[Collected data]
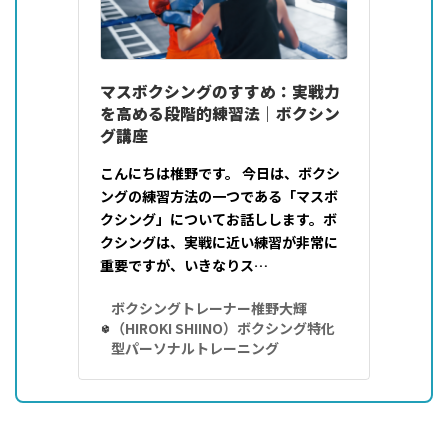
マスボクシングのすすめ：実戦力
を高める段階的練習法｜ボクシン
グ講座
こんにちは椎野です。 今日は、ボクシ
ングの練習方法の一つである「マスボ
クシング」についてお話しします。ボ
クシングは、実戦に近い練習が非常に
重要ですが、いきなりス…
ボクシングトレーナー椎野大輝
（HIROKI SHIINO）ボクシング特化
型パーソナルトレーニング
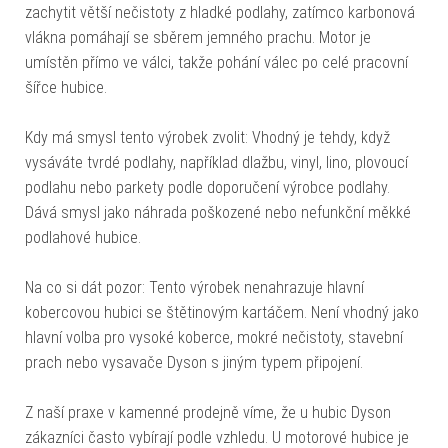
zachytit větší nečistoty z hladké podlahy, zatímco karbonová
vlákna pomáhají se sběrem jemného prachu. Motor je
umístěn přímo ve válci, takže pohání válec po celé pracovní
šířce hubice.
Kdy má smysl tento výrobek zvolit: Vhodný je tehdy, když
vysáváte tvrdé podlahy, například dlažbu, vinyl, lino, plovoucí
podlahu nebo parkety podle doporučení výrobce podlahy.
Dává smysl jako náhrada poškozené nebo nefunkční měkké
podlahové hubice.
Na co si dát pozor: Tento výrobek nenahrazuje hlavní
kobercovou hubici se štětinovým kartáčem. Není vhodný jako
hlavní volba pro vysoké koberce, mokré nečistoty, stavební
prach nebo vysavače Dyson s jiným typem připojení.
Z naší praxe v kamenné prodejně víme, že u hubic Dyson
zákazníci často vybírají podle vzhledu. U motorové hubice je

YOUR GOAL:
Lines holding the word "Dyson" are the answer; copy every one from the records above.

ANSWER BOX:
prach nebo vysavače Dyson s jiným typem připojení.
Z naší praxe v kamenné prodejně víme, že u hubic Dyson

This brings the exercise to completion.